→ **EXERCISE DETAILS**:
Check each line of the entries below for the word "корзина", and copy out the ones that have it.

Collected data
★ ★ ★ ★ ★ ★ ★
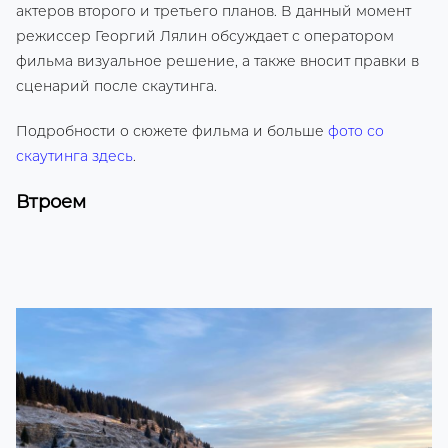
актеров второго и третьего планов. В данный момент
режиссер Георгий Лялин обсуждает с оператором
фильма визуальное решение, а также вносит правки в
сценарий после скаутинга.
Подробности о сюжете фильма и больше
фото со
скаутинга здесь
.
Втроем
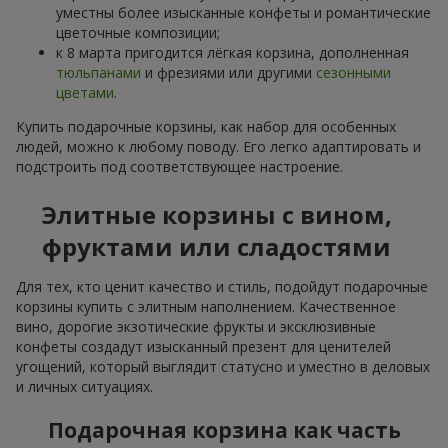
уместны более изысканные конфеты и романтические
цветочные композиции;
к 8 марта пригодится лёгкая корзина, дополненная
тюльпанами
и фрезиями или другими
сезонными
цветами
.
Купить подарочные корзины, как набор для особенных
людей, можно к любому поводу. Его легко адаптировать и
подстроить под соответствующее настроение.
Элитные корзины с вином,
фруктами или сладостями
Для тех, кто ценит качество и стиль, подойдут подарочные
корзины купить с элитным наполнением. Качественное
вино, дорогие экзотические фрукты и эксклюзивные
конфеты создадут изысканный презент для ценителей
угощений, который выглядит статусно и уместно в деловых
и личных ситуациях.
Подарочная корзина как часть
★ ★ ★ ★ ★ ★ ★
→ **YOUR RESPONSE**:
к 8 марта пригодится лёгкая корзина, дополненная
Подарочная корзина как часть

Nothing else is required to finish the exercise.